-- Opening Marker --
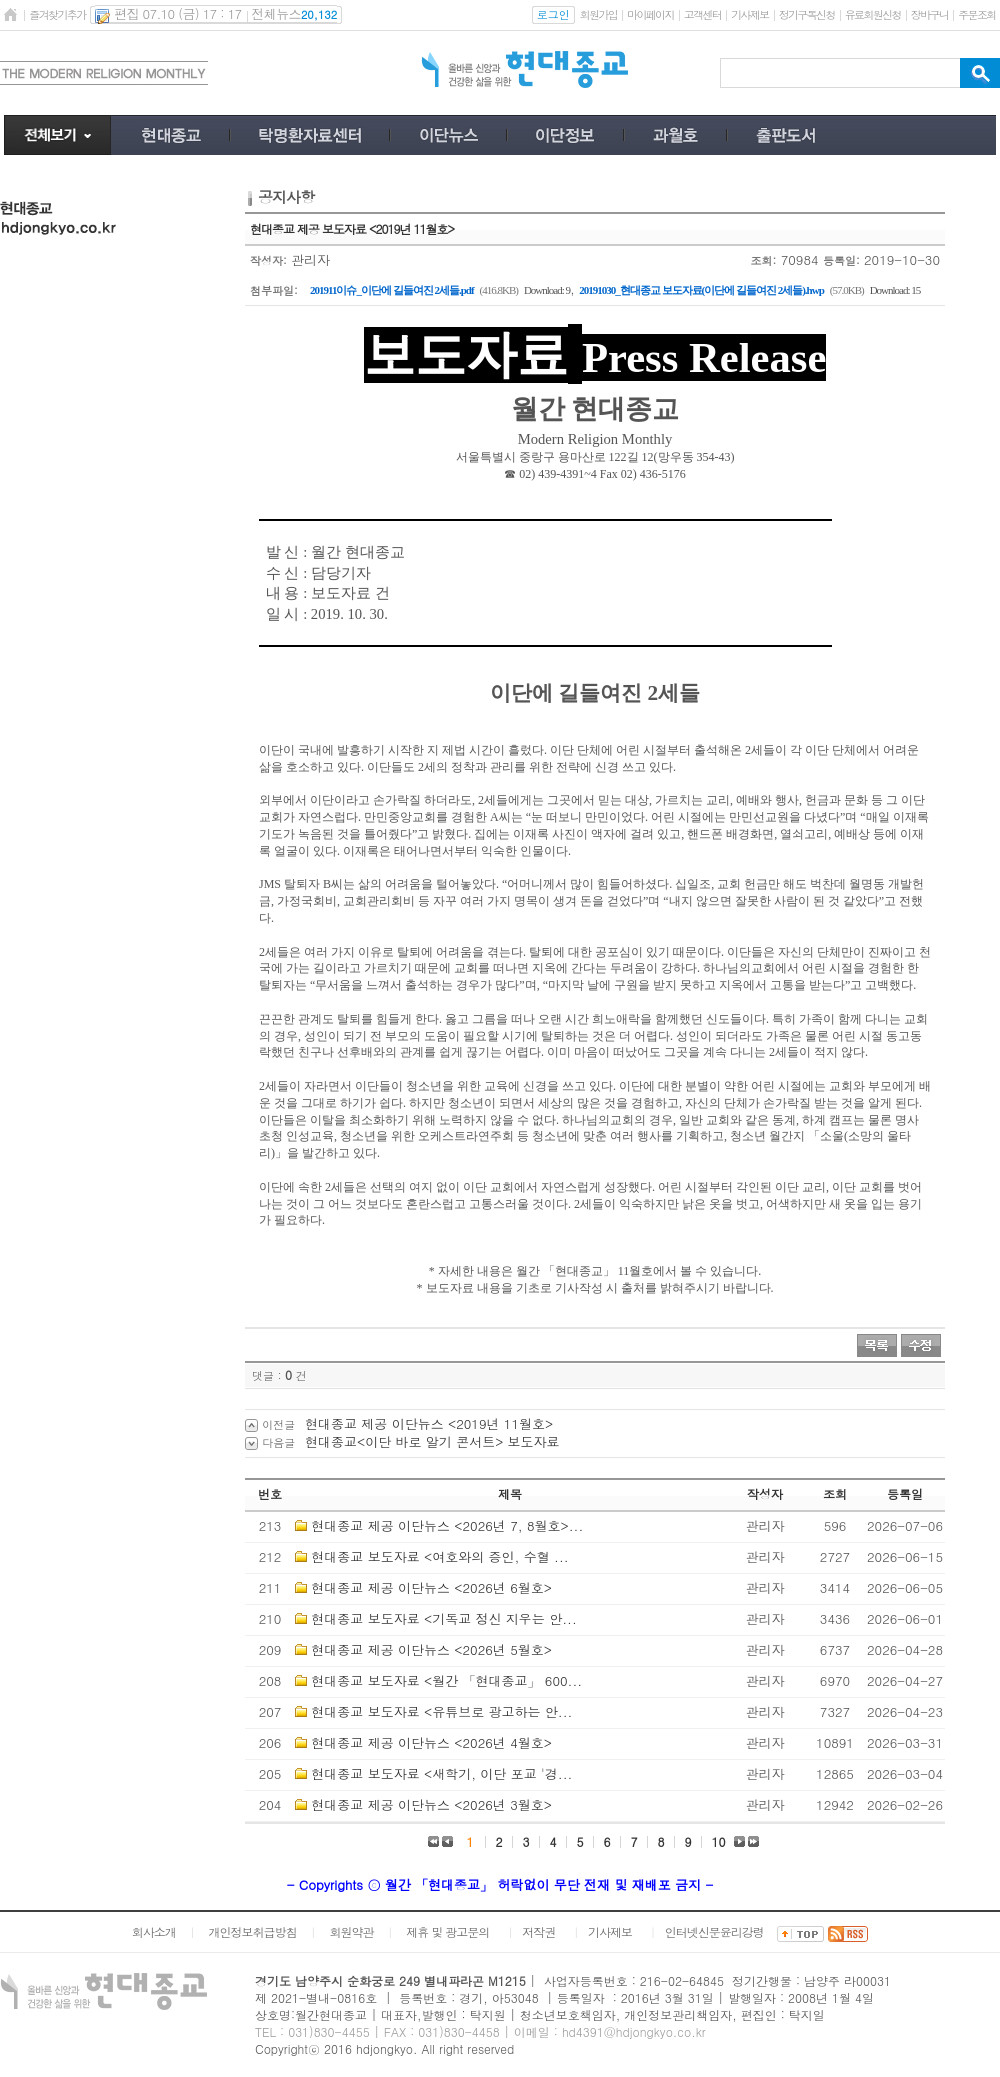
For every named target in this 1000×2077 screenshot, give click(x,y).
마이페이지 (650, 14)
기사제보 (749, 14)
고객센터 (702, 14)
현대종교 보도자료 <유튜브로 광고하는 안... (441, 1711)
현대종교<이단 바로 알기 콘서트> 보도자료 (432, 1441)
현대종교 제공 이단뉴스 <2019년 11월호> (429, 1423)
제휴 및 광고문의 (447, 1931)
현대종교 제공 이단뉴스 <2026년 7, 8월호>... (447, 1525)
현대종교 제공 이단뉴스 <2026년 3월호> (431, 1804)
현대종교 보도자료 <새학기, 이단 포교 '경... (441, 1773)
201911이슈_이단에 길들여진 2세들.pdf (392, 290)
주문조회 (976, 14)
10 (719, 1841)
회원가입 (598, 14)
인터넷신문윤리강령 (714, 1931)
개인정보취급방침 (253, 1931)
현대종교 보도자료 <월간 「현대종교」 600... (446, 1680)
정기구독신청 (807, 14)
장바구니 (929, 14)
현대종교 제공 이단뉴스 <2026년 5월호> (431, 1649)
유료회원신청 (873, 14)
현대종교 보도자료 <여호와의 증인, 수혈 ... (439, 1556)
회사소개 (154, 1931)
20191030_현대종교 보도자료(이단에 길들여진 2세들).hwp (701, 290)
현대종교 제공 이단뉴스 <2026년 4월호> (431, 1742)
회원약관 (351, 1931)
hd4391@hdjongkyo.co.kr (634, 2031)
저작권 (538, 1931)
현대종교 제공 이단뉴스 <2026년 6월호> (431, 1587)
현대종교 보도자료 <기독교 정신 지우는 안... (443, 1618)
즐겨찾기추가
-- Closing Marker --
-- Opening Marker --
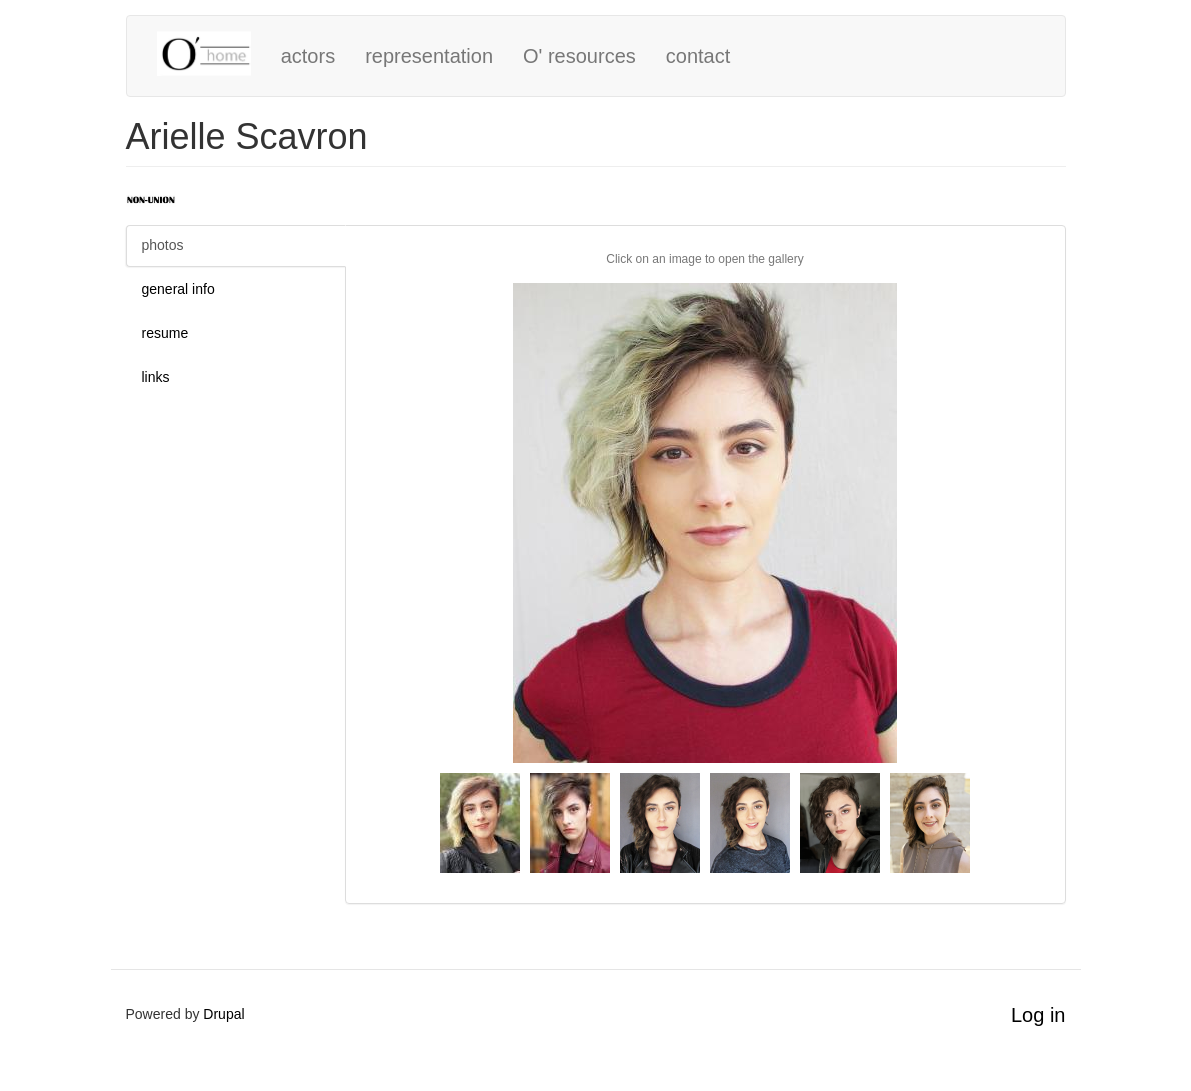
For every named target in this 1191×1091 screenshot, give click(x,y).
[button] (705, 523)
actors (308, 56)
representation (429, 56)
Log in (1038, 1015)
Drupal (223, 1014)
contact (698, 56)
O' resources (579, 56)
-- Closing Marker --
● **Assignment**: Copy the stretch of the records above that runs from the line with "고객센터 (702, 14)" through the line with "정기구독신청 (807, 14)". Both end lines belong in the copy, and nothing else does.

● **Response**:
고객센터 (702, 14)
현대종교 보도자료 <유튜브로 광고하는 안... (441, 1711)
현대종교<이단 바로 알기 콘서트> 보도자료 (432, 1441)
현대종교 제공 이단뉴스 <2019년 11월호> (429, 1423)
제휴 및 광고문의 (447, 1931)
현대종교 제공 이단뉴스 <2026년 7, 8월호>... (447, 1525)
현대종교 제공 이단뉴스 <2026년 3월호> (431, 1804)
현대종교 보도자료 <새학기, 이단 포교 '경... (441, 1773)
201911이슈_이단에 길들여진 2세들.pdf (392, 290)
주문조회 (976, 14)
10 (719, 1841)
회원가입 (598, 14)
인터넷신문윤리강령 (714, 1931)
개인정보취급방침 (253, 1931)
현대종교 보도자료 <월간 「현대종교」 600... (446, 1680)
정기구독신청 (807, 14)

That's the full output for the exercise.